では、先のリフォームが平成28年3月だったらどうなるでしょうか?上の表でいくと700万円が非課税枠なので1,000万円▲700万円=300万円のオーバーが出ます。これについては、こんなチョイスがあります。「暦年贈与OR相続時精算課税」
① オーバーした300万円を通常の「暦年贈与」として処理して19万円の贈与税を払う
② オーバーした300万円に「相続時精算課税制度」を適用して贈与税は0円としてしまい相続税で払う
2.借用書を交わして少しずつ返済する
1つ目の贈与をストレートに申告するのとは異なる方法として、1,000万円は一時的に親が負担してあげるがお金の余裕が出てきたら息子は親に返してねという借用書を作成する方法です。1,000万円はあげたのではないので、贈与税はかからないという理屈です。
申告の手間もいらない・贈与税もかからないというシンプルな方法ですが、あとで税務署に貸しただけと言ってるが実態は贈与しているだろうと責められることがないように、借用書という形式と利息や元本を少しずつ返しているなどの実体を必ず整えておきましょう。ここで不足があると、先のそのままにしている場合のように多額の贈与税の負担リスクを抱えてしまいます。
ベストはどれか?相続税の試算をしたうえでチョイスする
では、贈与税の申告をする方法・借用書を書く方法どちらがベストか?前者として、オーバーする金額がある場合に暦年贈与か相続時精算課税を選択するか?どんなかんじで決めるのか。

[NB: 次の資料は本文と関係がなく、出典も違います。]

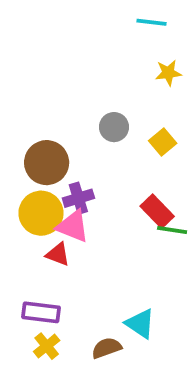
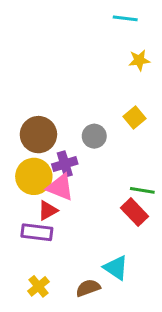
gray circle: (114, 127) -> (94, 136), moved
red rectangle: (157, 211) -> (135, 212), moved
red triangle: (58, 254) -> (48, 210), turned -50
purple rectangle: (41, 312) -> (37, 232), moved

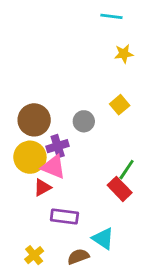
green line: (142, 190) -> (127, 170), turned -65
purple rectangle: (37, 232) -> (64, 217), moved

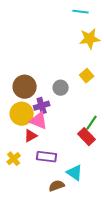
yellow star: (124, 54) -> (90, 39), size x1.5
yellow cross: (34, 255) -> (14, 159), moved

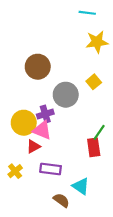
brown circle: (25, 87) -> (38, 67), moved
gray circle: (61, 88) -> (66, 95), size x1.5
red rectangle: (87, 137) -> (94, 147), turned 36
brown semicircle: (57, 186) -> (61, 200), turned 56

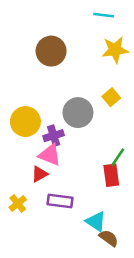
brown circle: (38, 67) -> (51, 51), moved
yellow circle: (24, 123) -> (25, 122), moved
brown semicircle: (61, 200) -> (109, 238), moved

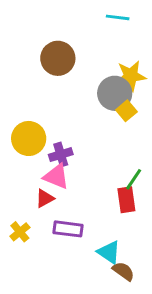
yellow star: (115, 50) -> (131, 76), moved
gray circle: (78, 113) -> (115, 93), moved

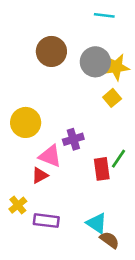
gray circle: (115, 93) -> (95, 62), moved
purple cross: (61, 155) -> (73, 139), moved
red rectangle: (126, 200) -> (102, 169), moved
purple rectangle: (68, 229) -> (46, 221), moved

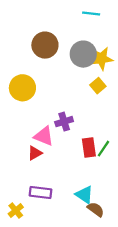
yellow circle: (26, 122) -> (22, 88), moved
green line: (119, 159) -> (104, 149), moved
yellow cross: (18, 205) -> (16, 211), moved

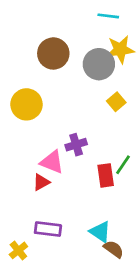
yellow star: (101, 59) -> (120, 49), moved
green line: (104, 149) -> (123, 165), moved

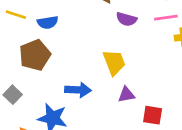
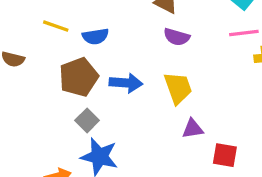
purple semicircle: (126, 19) -> (177, 37), moved
blue arrow: (78, 90) -> (126, 83), moved
gray square: (13, 95) -> (87, 120), moved

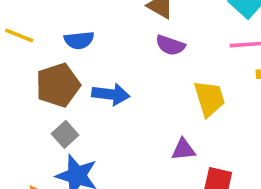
yellow line: (56, 26) -> (19, 35), moved
yellow trapezoid: (178, 88) -> (209, 99), moved

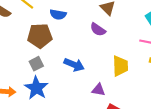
purple semicircle: (170, 45) -> (98, 30), moved
blue arrow: (111, 94) -> (74, 65), moved

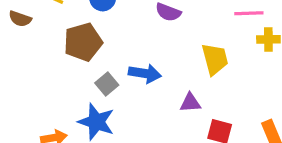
gray square: (36, 64) -> (107, 84), moved

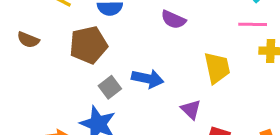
brown semicircle: (20, 19) -> (28, 40), moved
purple triangle: (190, 103) -> (191, 109), turned 45

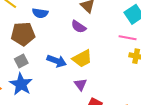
yellow trapezoid: (217, 68) -> (82, 59), moved, turned 65
gray square: (110, 87) -> (21, 61), moved

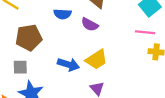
blue semicircle: (40, 13) -> (62, 14), moved
gray square: (21, 61) -> (20, 67), moved, turned 32

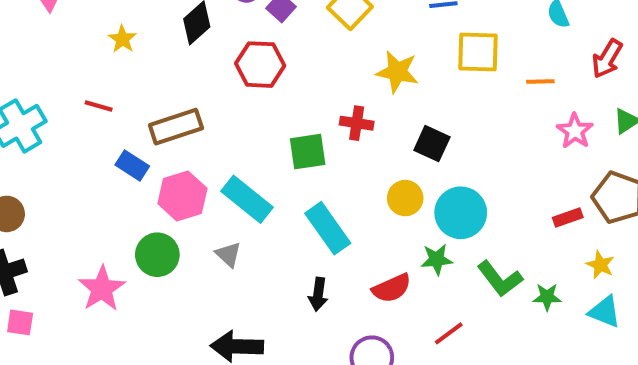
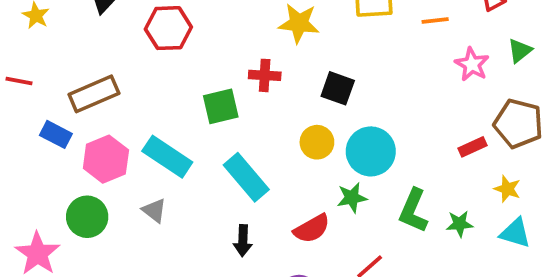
green L-shape: (500, 279) -> (413, 211), turned 66

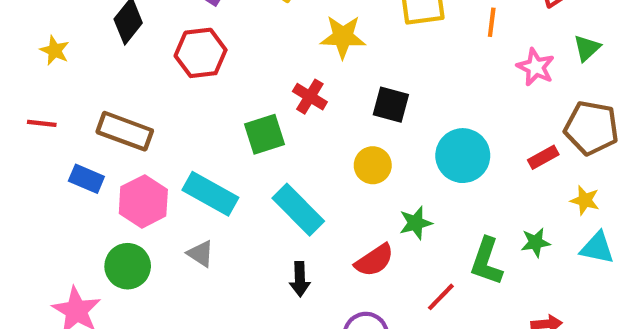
orange line: (435, 20) -> (492, 22), turned -72
red cross: (265, 75) -> (310, 97), turned 32
brown rectangle: (94, 94) -> (125, 131), turned 48
cyan circle: (371, 151) -> (463, 156), moved
green L-shape: (413, 211) -> (486, 261), moved

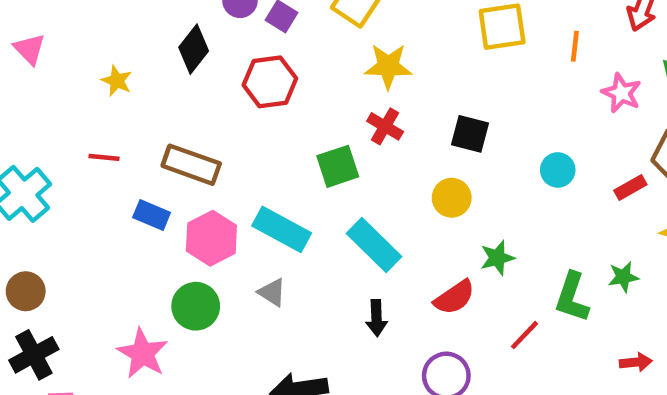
yellow star: (343, 37) -> (388, 66), moved
cyan circle: (463, 156) -> (558, 170), moved, size x0.6

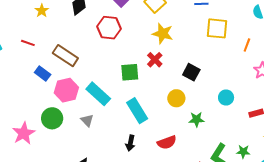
green star: (497, 258) -> (196, 119), moved

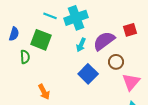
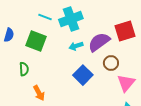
red square: (130, 30) -> (125, 31), size x1.5
cyan arrow: (81, 45) -> (76, 46), turned 48
green semicircle: (25, 57) -> (24, 69), moved

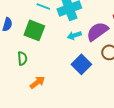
orange arrow: (39, 93) -> (37, 82), turned -98

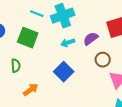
purple semicircle: (97, 31) -> (91, 39), size x0.7
blue square: (81, 64) -> (64, 72), moved

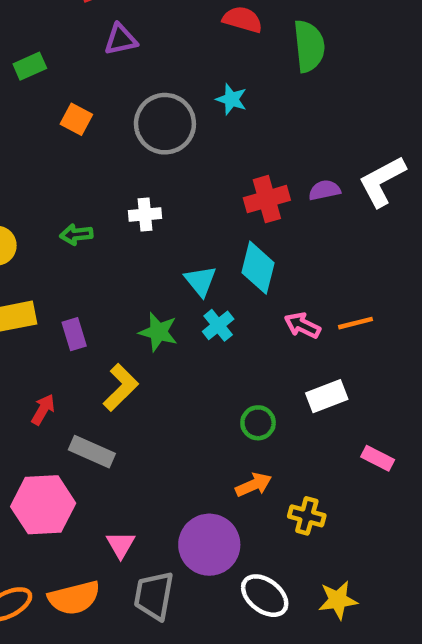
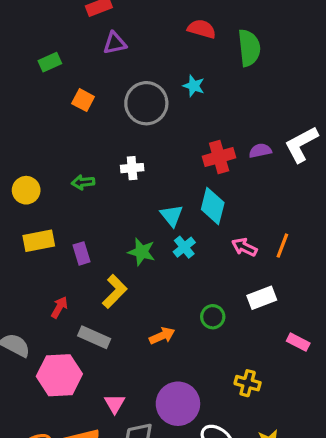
orange line: (356, 323) -> (282, 246), turned -55
orange arrow: (254, 485) -> (162, 336), moved

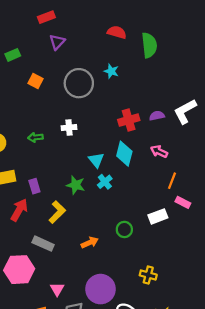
purple triangle: (115, 43) -> (57, 42), turned -35
pink arrow: (244, 247) -> (159, 151), moved
red arrow: (59, 307) -> (19, 210), moved, size x1.5
pink rectangle: (298, 342) -> (183, 202), moved

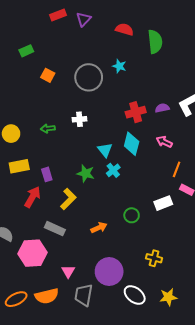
purple triangle: (57, 42) -> (84, 19), moved

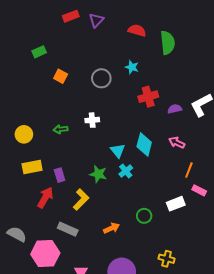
gray circle: (89, 77) -> (101, 78), size x0.7
red cross: (136, 112) -> (148, 97), moved

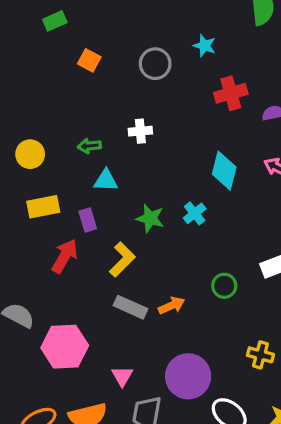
cyan triangle: (118, 151) -> (106, 180), moved, turned -49
gray rectangle: (68, 229) -> (130, 307), moved

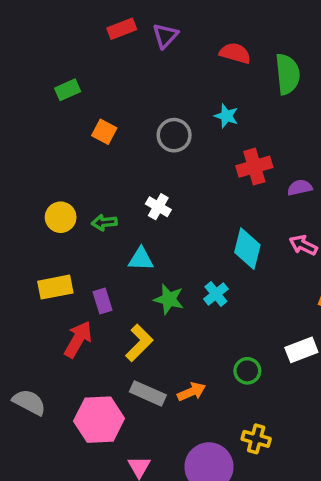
white cross: (140, 131) -> (158, 207), turned 35
yellow circle: (30, 154) -> (61, 217), moved
cyan triangle: (106, 180) -> (141, 259), moved
pink hexagon: (65, 347) -> (99, 420), moved
yellow cross: (260, 355) -> (256, 439), moved

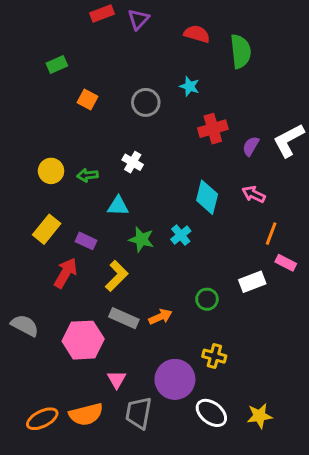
purple semicircle: (300, 188) -> (251, 146), turned -48
yellow rectangle: (55, 287) -> (47, 229), turned -40
purple rectangle: (103, 301) -> (86, 241), turned -48

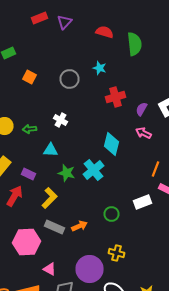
pink arrow: (254, 194) -> (144, 133), moved
cyan cross: (181, 235) -> (94, 170), size x1.5
pink triangle: (117, 379) -> (50, 269), turned -32

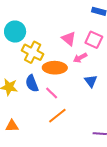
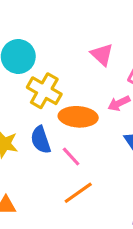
pink triangle: (69, 39) -> (102, 55), moved

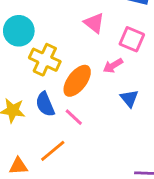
orange ellipse: (78, 117) -> (77, 81), turned -52
orange line: (78, 193) -> (53, 151), moved

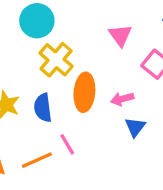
pink arrow: (113, 66) -> (122, 99), moved
orange ellipse: (77, 81) -> (84, 92), turned -48
pink line: (74, 117) -> (67, 144), moved

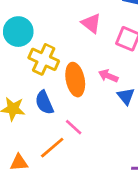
pink arrow: (122, 99) -> (108, 76), turned 54

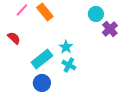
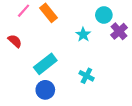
cyan star: (66, 47) -> (83, 35), moved
cyan cross: (69, 65) -> (86, 76), moved

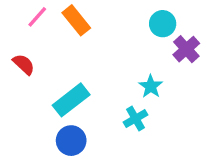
cyan star: (83, 35) -> (151, 86), moved
cyan cross: (86, 76) -> (135, 119), turned 32

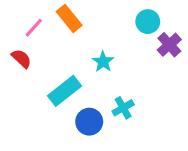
pink line: (37, 17) -> (34, 28), moved
cyan star: (151, 86) -> (103, 62), moved
blue circle: (71, 141) -> (89, 122), moved

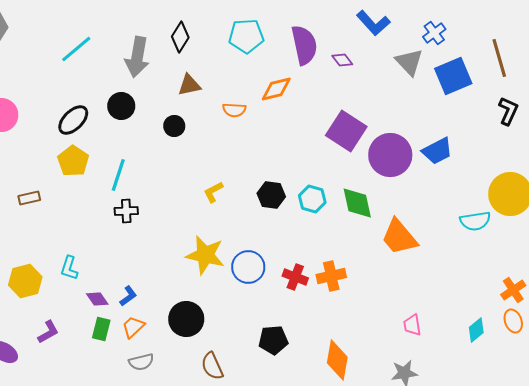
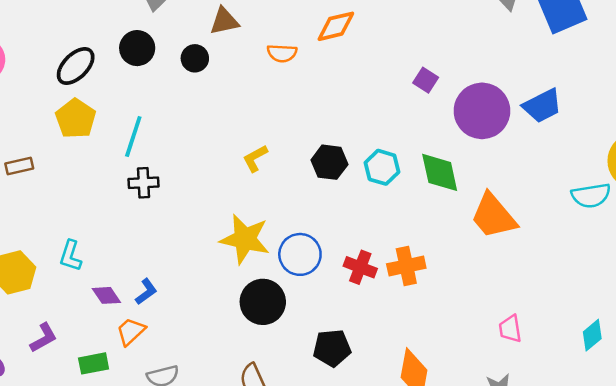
black circle: (174, 126) -> (195, 58), moved
purple square: (346, 131) -> (426, 80), size x0.5
black circle: (186, 319) -> (263, 302), moved
orange trapezoid: (133, 327) -> (131, 331), moved
green rectangle: (101, 329) -> (94, 363), moved, turned 65

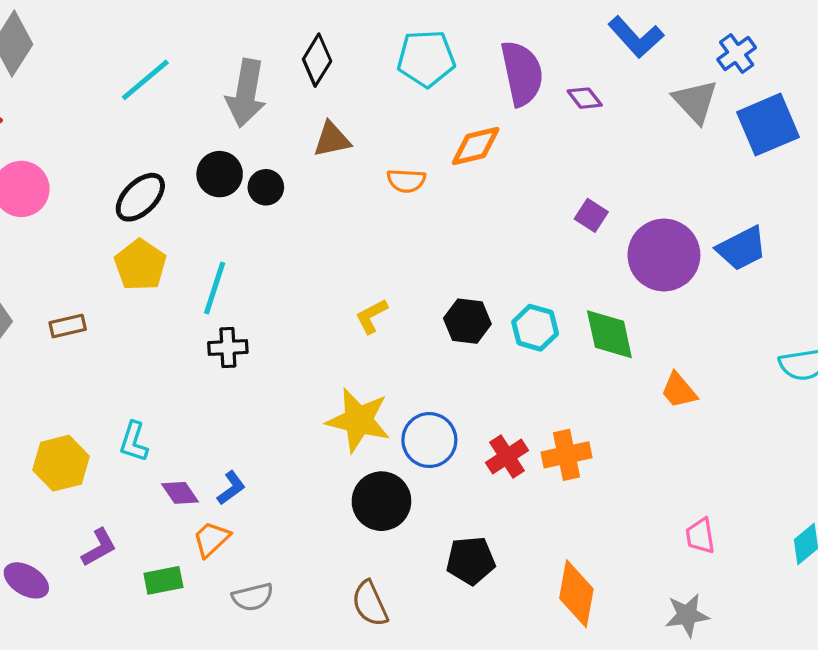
black circle: (195, 58) -> (266, 187), moved
orange trapezoid: (494, 216) -> (679, 390), size x0.6
red cross: (360, 267) -> (507, 457), turned 36

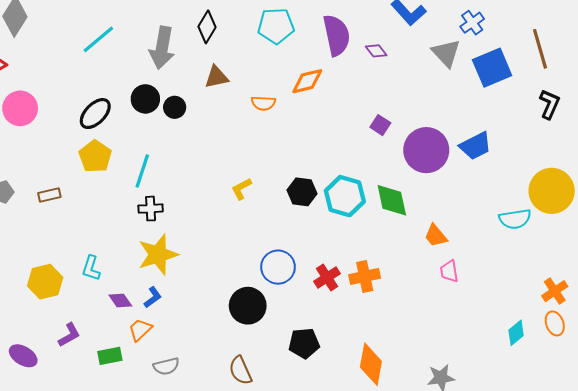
cyan hexagon: (535, 328) -> (345, 196), size x1.4
yellow star: (358, 420) -> (158, 255), moved, turned -30
pink trapezoid: (700, 536) -> (449, 271), moved

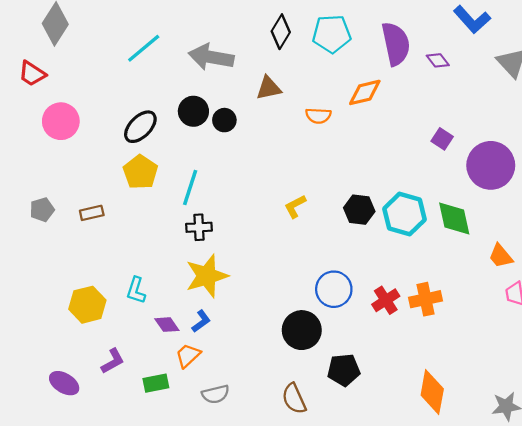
black diamond: (207, 27) -> (281, 32), moved
gray arrow: (162, 48) -> (211, 57), turned 90
black pentagon: (304, 343) -> (344, 370), moved

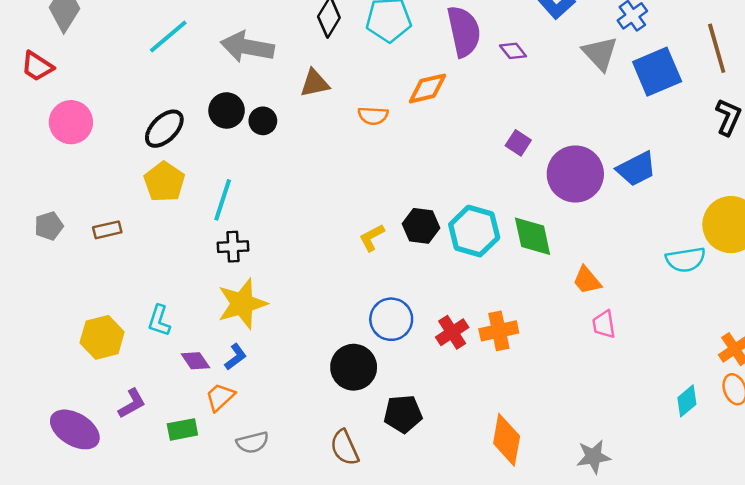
yellow L-shape: (295, 206) -> (372, 238), moved
purple ellipse: (64, 383) -> (75, 429), size x1.4

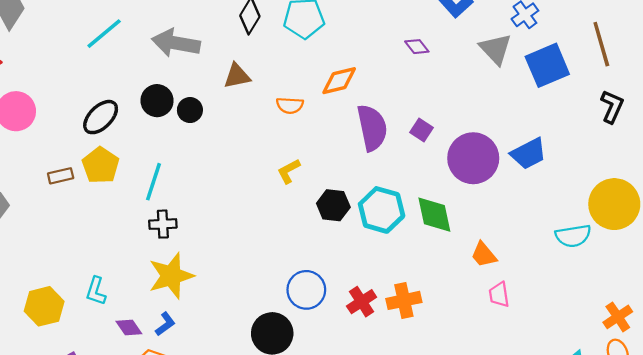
purple semicircle: (464, 31) -> (372, 128), moved
brown rectangle: (107, 230) -> (61, 176), moved
yellow L-shape: (372, 238) -> (289, 171), moved

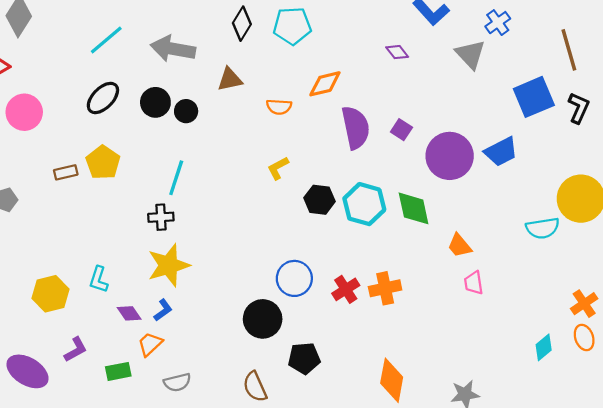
blue square: (547, 65) -> (534, 97), moved
black ellipse: (101, 117) -> (103, 98), moved
cyan line: (153, 182) -> (176, 178), moved

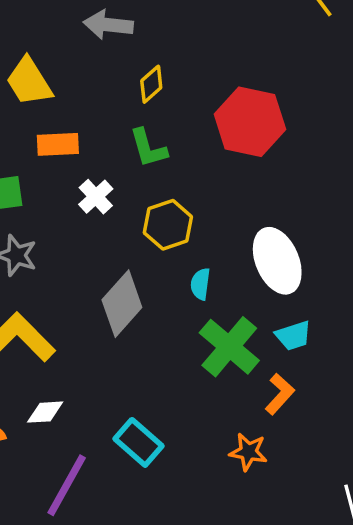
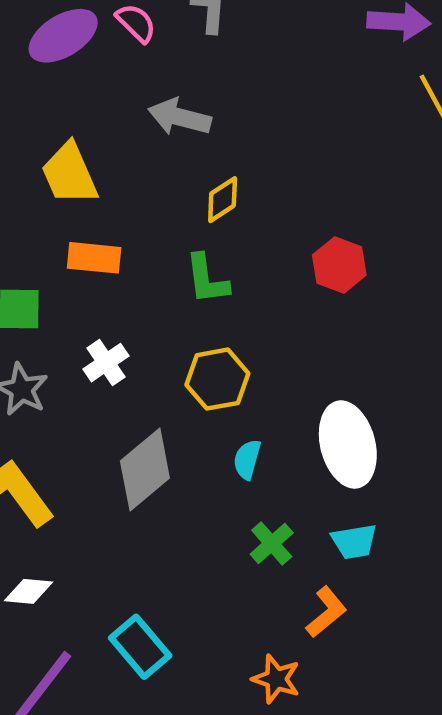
red hexagon: (250, 122) -> (339, 265), size x0.6
white cross: (96, 197) -> (106, 363), moved
green cross: (229, 347) -> (272, 543), size x0.6

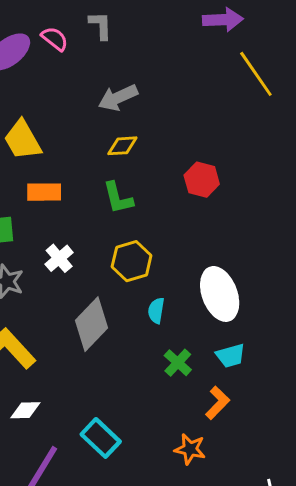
gray arrow: (179, 117) -> (118, 98), moved, turned -33
yellow diamond: (223, 200) -> (122, 146), turned 36

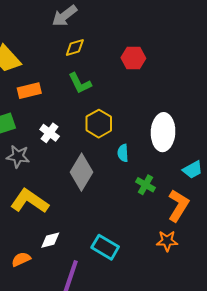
white ellipse: (220, 294) -> (163, 132), turned 36
cyan trapezoid: (230, 356) -> (193, 170), moved
orange L-shape: (218, 403) -> (178, 206), size x1.4

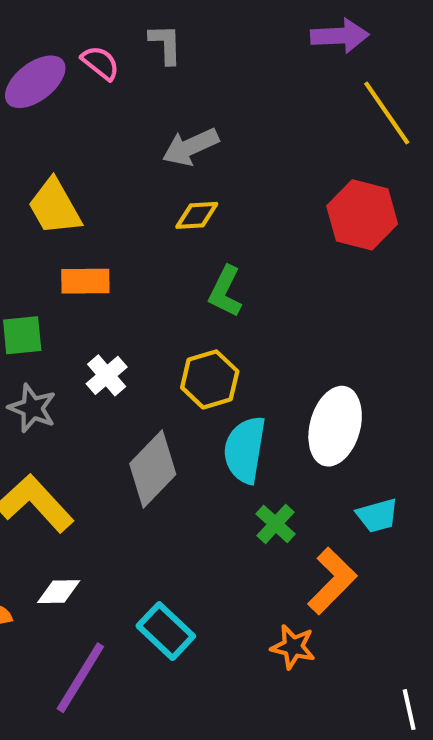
red hexagon: (133, 58) -> (362, 215), moved, size x1.4
green L-shape: (80, 83) -> (225, 291), moved, turned 40
cyan semicircle: (123, 153) -> (245, 450), size x1.8

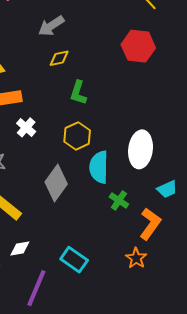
white cross: (107, 375) -> (26, 127), moved
orange star: (293, 647) -> (136, 258), turned 30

個人ごとの具体的な事情に応じて・・となりますが、シンプルな一応の目安として相続税の試算をもとに決めることできます。
1,000万円のリフォーム代を負担してあげる親が相続税がある程度かかる人であることが分かれば、「贈与税の申告をする方法+暦年贈与」がベストのケースが多いです。相続税のかかる人については、相続時精算課税や借用書を書く方法だとあげた1,000万円に贈与税より多い相続税がかかる場合があるためです。
他方、相続税がかからない人であることが分かれば、出費だけ考えると「借用書を書く方法」がベストのケースが多くなります。ただ、親子で借用書を交わすことに違和感ある方も多いので、そのあたりとの兼ね合いで「贈与税の申告をする方法+相続時精算課税」を使う方も多いです。
というわけで、子の自宅のリフォーム代を負担してあげようと考えた際には相続税の試算を頼んで、その結果を受けて具体的な事情と合わせて、ベストな方法を検討してもらいましょう。